__Name:__ Danël Vermaas<br>
__UvAID:__: 12208698

In [1]:
import numpy as np
import requests
from collections import defaultdict

In this homework, you will implement the Huffmann compression algorithm discussed in class.

We are going compress Shakespear's Hamlet, so let us download the text (courtesy of Project Gutenberg). Borges' [The Library of Babel](https://en.wikipedia.org/wiki/The_Library_of_Babel) would be even more fitting to compress.
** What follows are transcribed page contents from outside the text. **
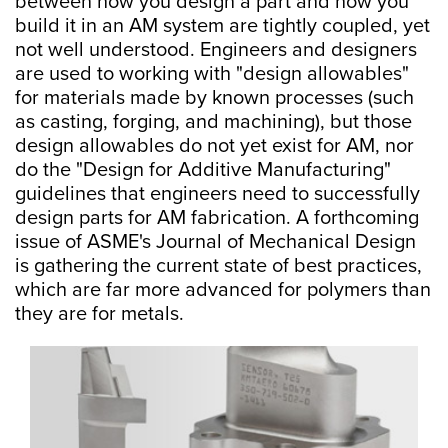
between how you design a part and how you
build it in an AM system are tightly coupled, yet
not well understood. Engineers and designers
are used to working with "design allowables"
for materials made by known processes (such
as casting, forging, and machining), but those
design allowables do not yet exist for AM, nor
do the "Design for Additive Manufacturing"
guidelines that engineers need to successfully
design parts for AM fabrication. A forthcoming
issue of ASME's Journal of Mechanical Design
is gathering the current state of best practices,
which are far more advanced for polymers than
they are for metals.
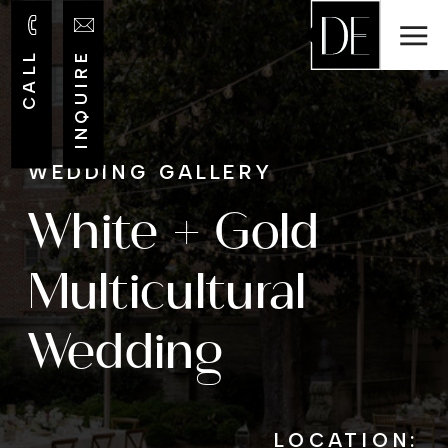
CALL
INQUIRE
WEDDING GALLERY
White + Gold
Multicultural
Wedding
LOCATION:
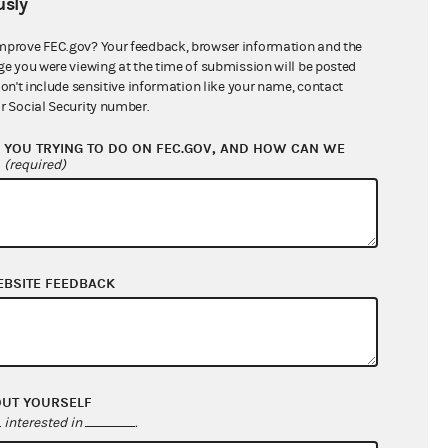
sly
$222,970.83
mprove FEC.gov? Your feedback, browser information and the
ge you were viewing at the time of submission will be posted
don't include sensitive information like your name, contact
r Social Security number.
YOU TRYING TO DO ON FEC.GOV, AND HOW CAN WE
?
(required)
EBSITE FEEDBACK
$222,970.83
$0.00
$0.00
$0.00
OUT YOURSELF
interested in
.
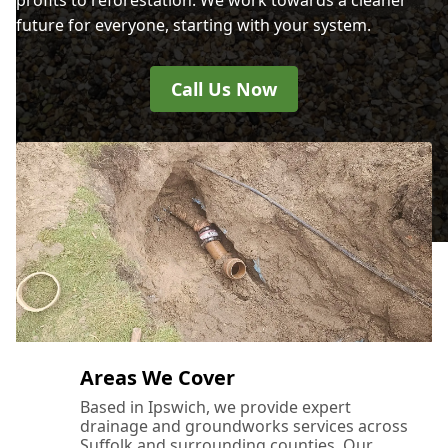
future for everyone, starting with your system.
Call Us Now
Areas We Cover
Based in Ipswich, we provide expert
drainage and groundworks services across
Suffolk and surrounding counties. Our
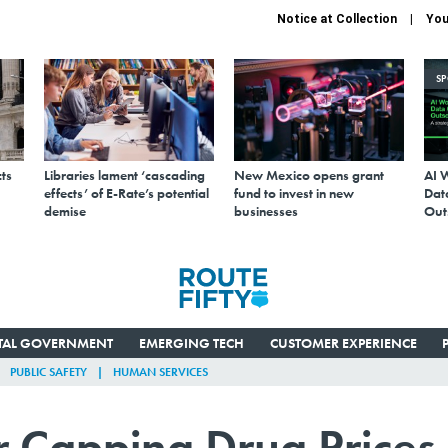
Notice at Collection
You
S
ts
Libraries lament ‘cascading
New Mexico opens grant
AI 
effects’ of E-Rate’s potential
fund to invest in new
Data
demise
businesses
Out
ITAL GOVERNMENT
EMERGING TECH
CUSTOMER EXPERIENCE
PUBLIC SAFETY
HUMAN SERVICES
 Capping Drug Prices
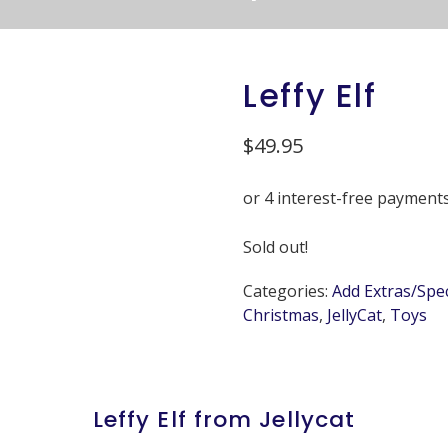
Leffy Elf
$
49.95
Sold out!
Categories:
Add Extras/Spe
Christmas
,
JellyCat
,
Toys
Leffy Elf from Jellycat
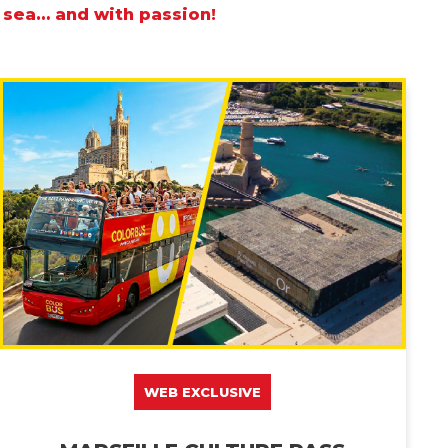
 sea… and with passion!
WEB EXCLUSIVE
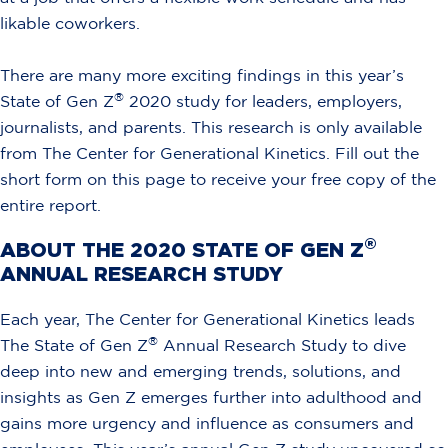
likable coworkers.
There are many more exciting findings in this year’s
®
State of Gen Z
2020 study for leaders, employers,
journalists, and parents. This research is only available
from The Center for Generational Kinetics. Fill out the
short form on this page to receive your free copy of the
entire report.
®
ABOUT THE 2020 STATE OF GEN Z
ANNUAL RESEARCH STUDY
Each year, The Center for Generational Kinetics leads
®
The State of Gen Z
Annual Research Study to dive
deep into new and emerging trends, solutions, and
insights as Gen Z emerges further into adulthood and
gains more urgency and influence as consumers and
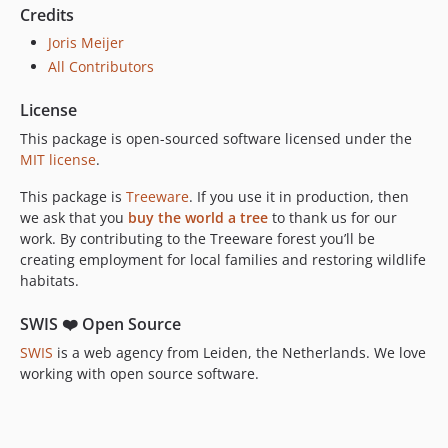
Credits
Joris Meijer
All Contributors
License
This package is open-sourced software licensed under the
MIT license
.
This package is
Treeware
. If you use it in production, then
we ask that you
buy the world a tree
to thank us for our
work. By contributing to the Treeware forest you’ll be
creating employment for local families and restoring wildlife
habitats.
SWIS ❤️ Open Source
SWIS
is a web agency from Leiden, the Netherlands. We love
working with open source software.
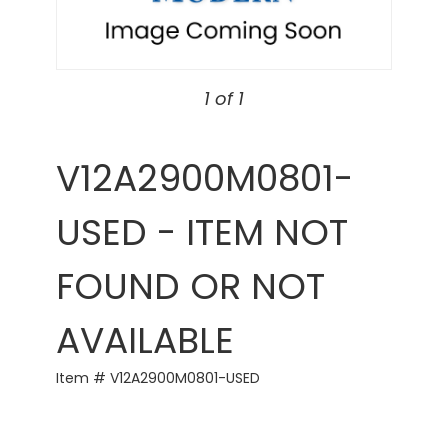
1 of 1
V12A2900M0801-
USED - ITEM NOT
FOUND OR NOT
AVAILABLE
Item # V12A2900M0801-USED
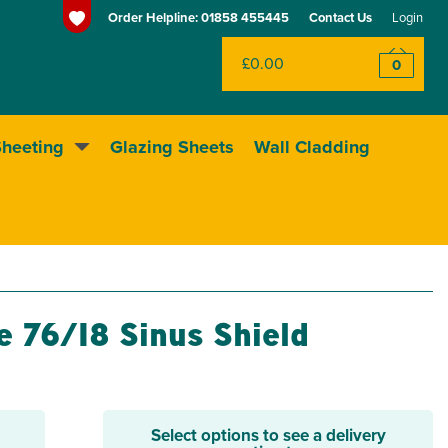
Order Helpline:
01858 455445
Contact Us
Login
£0.00
0
Sheeting
Glazing Sheets
Wall Cladding
Huge range of sheeting
e 76/18 Sinus Shield
Select options to see a delivery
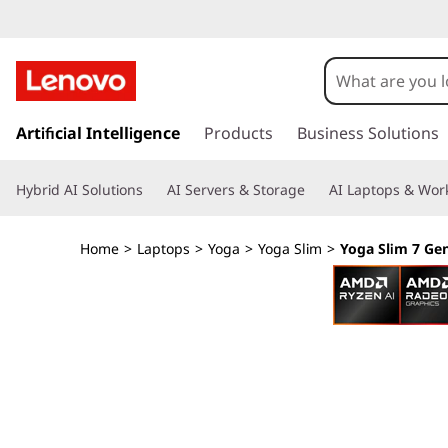
L
e
n
s
k
Artificial Intelligence
Products
Business Solutions
o
i
p
v
Hybrid AI Solutions
AI Servers & Storage
AI Laptops & Work
t
o
o
m
Home
>
Laptops
>
Yoga
>
Yoga Slim
>
Yoga Slim 7 Ge
a
Y
i
n
o
c
o
g
n
t
a
e
n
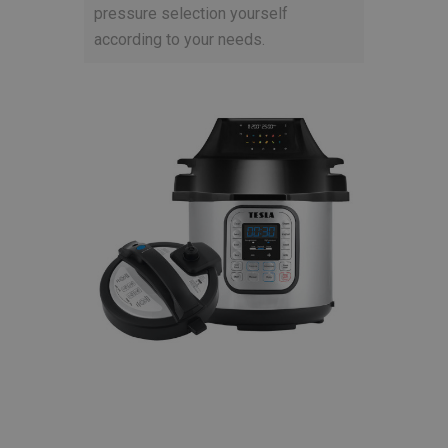
pressure selection yourself
according to your needs.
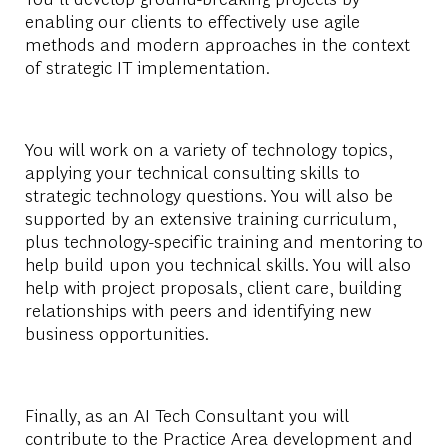
enabling our clients to effectively use agile
methods and modern approaches in the context
of strategic IT implementation.
You will work on a variety of technology topics,
applying your technical consulting skills to
strategic technology questions. You will also be
supported by an extensive training curriculum,
plus technology-specific training and mentoring to
help build upon you technical skills. You will also
help with project proposals, client care, building
relationships with peers and identifying new
business opportunities.
Finally, as an AI Tech Consultant you will
contribute to the Practice Area development and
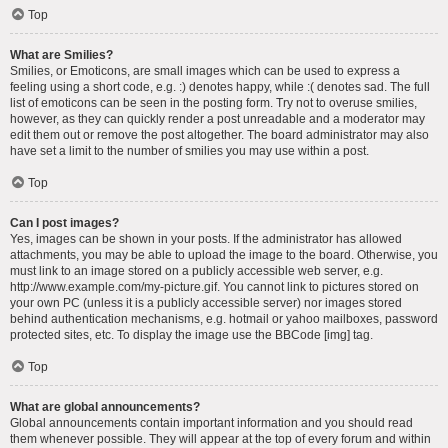
Top
What are Smilies?
Smilies, or Emoticons, are small images which can be used to express a
feeling using a short code, e.g. :) denotes happy, while :( denotes sad. The full
list of emoticons can be seen in the posting form. Try not to overuse smilies,
however, as they can quickly render a post unreadable and a moderator may
edit them out or remove the post altogether. The board administrator may also
have set a limit to the number of smilies you may use within a post.
Top
Can I post images?
Yes, images can be shown in your posts. If the administrator has allowed
attachments, you may be able to upload the image to the board. Otherwise, you
must link to an image stored on a publicly accessible web server, e.g.
http://www.example.com/my-picture.gif. You cannot link to pictures stored on
your own PC (unless it is a publicly accessible server) nor images stored
behind authentication mechanisms, e.g. hotmail or yahoo mailboxes, password
protected sites, etc. To display the image use the BBCode [img] tag.
Top
What are global announcements?
Global announcements contain important information and you should read
them whenever possible. They will appear at the top of every forum and within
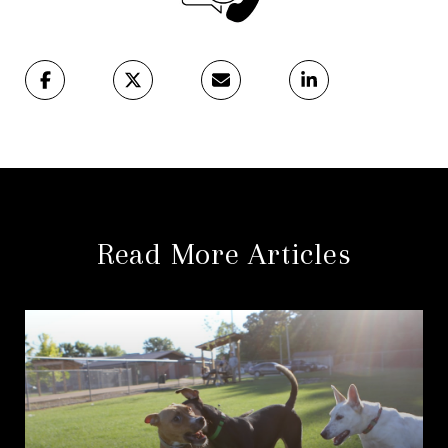
Read More Articles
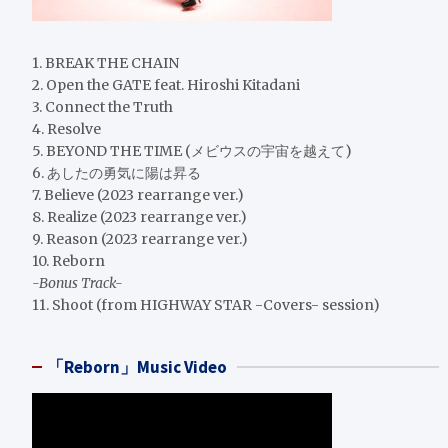
1. BREAK THE CHAIN
2. Open the GATE feat. Hiroshi Kitadani
3. Connect the Truth
4. Resolve
5. BEYOND THE TIME (メビウスの宇宙を越えて)
6. あしたの勇気に陽は昇る
7. Believe (2023 rearrange ver.)
8. Realize (2023 rearrange ver.)
9. Reason (2023 rearrange ver.)
10. Reborn
-Bonus Track-
11. Shoot (from HIGHWAY STAR -Covers- session)
「Reborn」Music Video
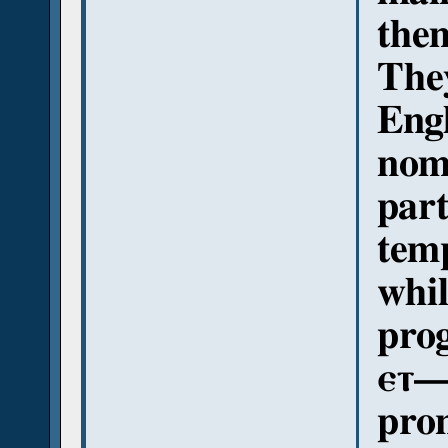
them
They
Engl
nomi
part
temp
whi
prog
ⲉⲧ—/
pron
Unfortunately it is not yet in the public domain...

In [2]:
URL = "https://github.com/amsqi/iit21-homework/raw/main/material/hamlet.txt"
hamlet = requests.get(URL).content.decode("ascii", errors="ignore")
hamlet = hamlet
len(hamlet)

179096

Thus we have around 180 KB to compress!

# 1. Huffman Compression

Throughout this exercise, we use the following conventions:
- **probability distributions** are represented by dictionaries that map symbols to probabilities
- **bitstrings** are represented by Python lists or tuples that contain 0s and 1s (for simplicity)
- **codes** are represented by dictionaries that map symbols to bitstrings

The following function can be used to compute the average length of a code $C$ under a probability distribution $P$:

In [3]:
def L(C, P):
    return sum(P[x] * len(C[x]) for x in P if P[x] > 0)

And the following function tests if a given code is a prefix code:

In [4]:
def is_prefix_code(C):
    # sort codewords by length
    codewords = sorted(C.values(), key=len)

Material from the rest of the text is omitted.